"""

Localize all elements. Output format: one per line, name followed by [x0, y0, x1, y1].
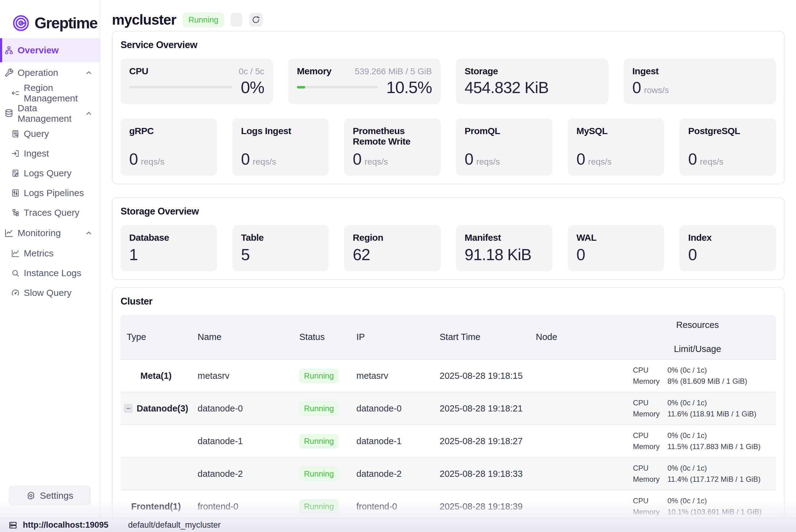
refresh-button[interactable]: [249, 13, 263, 26]
storage-value: 454.832 KiB: [465, 78, 600, 97]
sidebar-nav: Overview Operation Region Management: [0, 38, 99, 486]
ingest-arrow-icon: [11, 149, 20, 158]
current-database: default/default_mycluster: [128, 520, 221, 530]
sidebar-item-metrics[interactable]: Metrics: [0, 244, 99, 263]
cpu-label: CPU: [129, 66, 148, 76]
database-icon: [4, 109, 14, 118]
index-card: Index 0: [680, 225, 776, 271]
cpu-limit: 0c / 5c: [239, 66, 264, 76]
logs-ingest-card: Logs Ingest 0reqs/s: [232, 118, 329, 176]
sidebar-item-ingest[interactable]: Ingest: [0, 144, 99, 163]
sidebar-item-label: Ingest: [24, 148, 49, 159]
col-start-time: Start Time: [433, 332, 530, 342]
prometheus-remote-write-card: Prometheus Remote Write 0reqs/s: [344, 118, 440, 176]
table-row-datanode-0: − Datanode(3) datanode-0 Running datanod…: [120, 392, 776, 425]
col-type: Type: [120, 332, 191, 342]
cpu-percent: 0%: [241, 78, 264, 97]
col-status: Status: [293, 332, 350, 342]
page-header: mycluster Running: [100, 0, 796, 31]
table-row-frontend-0: Frontend(1) frontend-0 Running frontend-…: [120, 490, 776, 518]
sitemap-icon: [4, 45, 14, 55]
server-url: http://localhost:19095: [23, 520, 109, 530]
settings-label: Settings: [40, 490, 73, 501]
ingest-value: 0rows/s: [632, 78, 767, 97]
storage-cards: Database 1 Table 5 Region 62 Manifest 91…: [120, 225, 776, 271]
sidebar-item-logs-query[interactable]: Logs Query: [0, 163, 99, 183]
col-node: Node: [530, 332, 619, 342]
sidebar-item-instance-logs[interactable]: Instance Logs: [0, 263, 99, 283]
sidebar-group-data-management[interactable]: Data Management: [0, 103, 99, 124]
brand-name: Greptime: [35, 14, 97, 32]
grpc-card: gRPC 0reqs/s: [120, 118, 217, 176]
cluster-title: mycluster: [112, 12, 176, 28]
mysql-card: MySQL 0reqs/s: [568, 118, 664, 176]
cluster-status-badge: Running: [183, 12, 224, 27]
sidebar-item-logs-pipelines[interactable]: Logs Pipelines: [0, 183, 99, 203]
search-icon: [11, 269, 20, 278]
sidebar: Greptime Overview Operation: [0, 0, 100, 518]
chevron-up-icon: [85, 110, 93, 117]
sidebar-item-label: Data Management: [18, 103, 81, 124]
table-row-datanode-1: datanode-1 Running datanode-1 2025-08-28…: [120, 425, 776, 458]
sidebar-item-traces-query[interactable]: Traces Query: [0, 203, 99, 223]
storage-label: Storage: [465, 66, 600, 76]
sidebar-item-overview[interactable]: Overview: [0, 38, 99, 62]
speedometer-icon: [11, 288, 20, 297]
collapse-datanode-button[interactable]: −: [124, 404, 133, 413]
table-row-meta: Meta(1) metasrv Running metasrv 2025-08-…: [120, 360, 776, 392]
service-overview-title: Service Overview: [120, 39, 776, 51]
metrics-chart-icon: [11, 249, 20, 258]
cluster-panel: Cluster Type Name Status IP Start Time N…: [112, 287, 784, 518]
document-search-icon: [11, 130, 20, 138]
storage-overview-title: Storage Overview: [120, 206, 776, 217]
memory-card: Memory 539.266 MiB / 5 GiB 10.5%: [288, 59, 440, 104]
ingest-label: Ingest: [632, 66, 767, 76]
manifest-card: Manifest 91.18 KiB: [456, 225, 552, 271]
app-window: Greptime Overview Operation: [0, 0, 796, 518]
sidebar-item-label: Region Management: [24, 82, 99, 103]
sidebar-item-label: Instance Logs: [24, 268, 81, 278]
sidebar-item-query[interactable]: Query: [0, 124, 99, 144]
status-badge: Running: [299, 499, 339, 514]
status-badge: Running: [299, 467, 339, 481]
region-merge-icon: [11, 89, 20, 97]
chevron-up-icon: [85, 69, 93, 77]
sidebar-item-label: Query: [24, 129, 49, 139]
service-gauge-cards: CPU 0c / 5c 0% Memory 539.266 MiB / 5 Gi…: [120, 59, 776, 104]
sidebar-item-label: Overview: [18, 45, 59, 56]
status-badge: Running: [299, 369, 339, 383]
sidebar-item-label: Logs Query: [24, 168, 72, 178]
chevron-up-icon: [85, 229, 93, 237]
storage-overview-panel: Storage Overview Database 1 Table 5 Regi…: [112, 197, 784, 280]
sidebar-item-slow-query[interactable]: Slow Query: [0, 283, 99, 303]
memory-limit: 539.266 MiB / 5 GiB: [355, 66, 432, 76]
sidebar-item-label: Monitoring: [18, 228, 61, 238]
database-card: Database 1: [120, 225, 217, 271]
server-icon: [8, 521, 17, 530]
sidebar-item-label: Slow Query: [24, 288, 72, 298]
settings-button[interactable]: Settings: [8, 486, 91, 506]
sidebar-item-label: Traces Query: [24, 207, 79, 218]
sidebar-item-label: Operation: [18, 68, 58, 78]
region-card: Region 62: [344, 225, 440, 271]
main-content: mycluster Running Service Overview CPU 0…: [100, 0, 796, 518]
sidebar-group-operation[interactable]: Operation: [0, 62, 99, 83]
cluster-table-header: Type Name Status IP Start Time Node Reso…: [120, 315, 776, 360]
memory-progress-bar: [297, 86, 378, 89]
col-resources: Resources Limit/Usage: [619, 315, 776, 359]
status-bar: http://localhost:19095 default/default_m…: [0, 518, 796, 532]
sidebar-item-region-management[interactable]: Region Management: [0, 83, 99, 103]
wal-card: WAL 0: [568, 225, 664, 271]
ingest-card: Ingest 0rows/s: [624, 59, 776, 104]
cpu-card: CPU 0c / 5c 0%: [120, 59, 273, 104]
cluster-action-button[interactable]: [231, 13, 242, 26]
sidebar-group-monitoring[interactable]: Monitoring: [0, 223, 99, 244]
cluster-section-title: Cluster: [120, 296, 776, 307]
cpu-progress-bar: [129, 86, 232, 89]
cluster-table: Type Name Status IP Start Time Node Reso…: [120, 315, 776, 518]
chart-line-icon: [4, 228, 14, 238]
sidebar-item-label: Metrics: [24, 248, 54, 259]
col-ip: IP: [350, 332, 433, 342]
status-badge: Running: [299, 434, 339, 449]
table-row-datanode-2: datanode-2 Running datanode-2 2025-08-28…: [120, 458, 776, 490]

"""

Transcribe every entry above exactly. Omit all pictures.

> **SOLVED PROBLEM**
Localize all elements. Output format: one per line, name followed by [x0, y0, x1, y1].
refresh-button[interactable]: [249, 13, 263, 26]
storage-value: 454.832 KiB: [465, 78, 600, 97]
sidebar-nav: Overview Operation Region Management: [0, 38, 99, 486]
ingest-arrow-icon: [11, 149, 20, 158]
current-database: default/default_mycluster: [128, 520, 221, 530]
sidebar-item-metrics[interactable]: Metrics: [0, 244, 99, 263]
cpu-label: CPU: [129, 66, 148, 76]
database-icon: [4, 109, 14, 118]
index-card: Index 0: [680, 225, 776, 271]
cpu-limit: 0c / 5c: [239, 66, 264, 76]
logs-ingest-card: Logs Ingest 0reqs/s: [232, 118, 329, 176]
sidebar-item-ingest[interactable]: Ingest: [0, 144, 99, 163]
sidebar-item-label: Ingest: [24, 148, 49, 159]
col-start-time: Start Time: [433, 332, 530, 342]
prometheus-remote-write-card: Prometheus Remote Write 0reqs/s: [344, 118, 440, 176]
table-row-datanode-0: − Datanode(3) datanode-0 Running datanod…: [120, 392, 776, 425]
col-type: Type: [120, 332, 191, 342]
cpu-percent: 0%: [241, 78, 264, 97]
col-status: Status: [293, 332, 350, 342]
page-header: mycluster Running: [100, 0, 796, 31]
table-row-frontend-0: Frontend(1) frontend-0 Running frontend-…: [120, 490, 776, 518]
sitemap-icon: [4, 45, 14, 55]
server-url: http://localhost:19095: [23, 520, 109, 530]
settings-label: Settings: [40, 490, 73, 501]
ingest-value: 0rows/s: [632, 78, 767, 97]
storage-cards: Database 1 Table 5 Region 62 Manifest 91…: [120, 225, 776, 271]
sidebar-item-logs-query[interactable]: Logs Query: [0, 163, 99, 183]
col-node: Node: [530, 332, 619, 342]
sidebar-item-instance-logs[interactable]: Instance Logs: [0, 263, 99, 283]
sidebar-group-data-management[interactable]: Data Management: [0, 103, 99, 124]
brand-name: Greptime: [35, 14, 97, 32]
grpc-card: gRPC 0reqs/s: [120, 118, 217, 176]
cluster-title: mycluster: [112, 12, 176, 28]
mysql-card: MySQL 0reqs/s: [568, 118, 664, 176]
cluster-status-badge: Running: [183, 12, 224, 27]
sidebar-item-logs-pipelines[interactable]: Logs Pipelines: [0, 183, 99, 203]
search-icon: [11, 269, 20, 278]
sidebar: Greptime Overview Operation: [0, 0, 100, 518]
chevron-up-icon: [85, 110, 93, 117]
sidebar-item-label: Data Management: [18, 103, 81, 124]
table-row-datanode-1: datanode-1 Running datanode-1 2025-08-28…: [120, 425, 776, 458]
sidebar-item-traces-query[interactable]: Traces Query: [0, 203, 99, 223]
storage-label: Storage: [465, 66, 600, 76]
sidebar-item-overview[interactable]: Overview: [0, 38, 99, 62]
speedometer-icon: [11, 288, 20, 297]
collapse-datanode-button[interactable]: −: [124, 404, 133, 413]
table-row-meta: Meta(1) metasrv Running metasrv 2025-08-…: [120, 360, 776, 392]
service-overview-title: Service Overview: [120, 39, 776, 51]
metrics-chart-icon: [11, 249, 20, 258]
cluster-panel: Cluster Type Name Status IP Start Time N…: [112, 287, 784, 518]
document-search-icon: [11, 130, 20, 138]
storage-overview-title: Storage Overview: [120, 206, 776, 217]
memory-card: Memory 539.266 MiB / 5 GiB 10.5%: [288, 59, 440, 104]
ingest-label: Ingest: [632, 66, 767, 76]
manifest-card: Manifest 91.18 KiB: [456, 225, 552, 271]
app-window: Greptime Overview Operation: [0, 0, 796, 518]
sidebar-item-label: Region Management: [24, 82, 99, 103]
sidebar-item-label: Instance Logs: [24, 268, 81, 278]
sidebar-item-query[interactable]: Query: [0, 124, 99, 144]
status-badge: Running: [299, 499, 339, 514]
status-badge: Running: [299, 467, 339, 481]
region-merge-icon: [11, 89, 20, 97]
chevron-up-icon: [85, 69, 93, 77]
sidebar-item-label: Query: [24, 129, 49, 139]
service-gauge-cards: CPU 0c / 5c 0% Memory 539.266 MiB / 5 Gi…: [120, 59, 776, 104]
sidebar-item-label: Overview: [18, 45, 59, 56]
status-badge: Running: [299, 369, 339, 383]
sidebar-item-label: Logs Query: [24, 168, 72, 178]
chevron-up-icon: [85, 229, 93, 237]
storage-overview-panel: Storage Overview Database 1 Table 5 Regi…: [112, 197, 784, 280]
sidebar-item-slow-query[interactable]: Slow Query: [0, 283, 99, 303]
memory-limit: 539.266 MiB / 5 GiB: [355, 66, 432, 76]
sidebar-item-label: Monitoring: [18, 228, 61, 238]
database-card: Database 1: [120, 225, 217, 271]
server-icon: [8, 521, 17, 530]
sidebar-item-label: Slow Query: [24, 288, 72, 298]
settings-button[interactable]: Settings: [8, 486, 91, 506]
sidebar-item-label: Traces Query: [24, 207, 79, 218]
sidebar-item-label: Operation: [18, 68, 58, 78]
region-card: Region 62: [344, 225, 440, 271]
main-content: mycluster Running Service Overview CPU 0…: [100, 0, 796, 518]
sidebar-group-operation[interactable]: Operation: [0, 62, 99, 83]
cluster-table-header: Type Name Status IP Start Time Node Reso…: [120, 315, 776, 360]
memory-progress-bar: [297, 86, 378, 89]
col-resources: Resources Limit/Usage: [619, 315, 776, 359]
status-bar: http://localhost:19095 default/default_m…: [0, 518, 796, 532]
sidebar-item-region-management[interactable]: Region Management: [0, 83, 99, 103]
wal-card: WAL 0: [568, 225, 664, 271]
ingest-card: Ingest 0rows/s: [624, 59, 776, 104]
cpu-card: CPU 0c / 5c 0%: [120, 59, 273, 104]
cluster-action-button[interactable]: [231, 13, 242, 26]
sidebar-group-monitoring[interactable]: Monitoring: [0, 223, 99, 244]
cluster-section-title: Cluster: [120, 296, 776, 307]
cpu-progress-bar: [129, 86, 232, 89]
cluster-table: Type Name Status IP Start Time Node Reso…: [120, 315, 776, 518]
chart-line-icon: [4, 228, 14, 238]
sidebar-item-label: Metrics: [24, 248, 54, 259]
col-ip: IP: [350, 332, 433, 342]
status-badge: Running: [299, 434, 339, 449]
table-row-datanode-2: datanode-2 Running datanode-2 2025-08-28…: [120, 458, 776, 490]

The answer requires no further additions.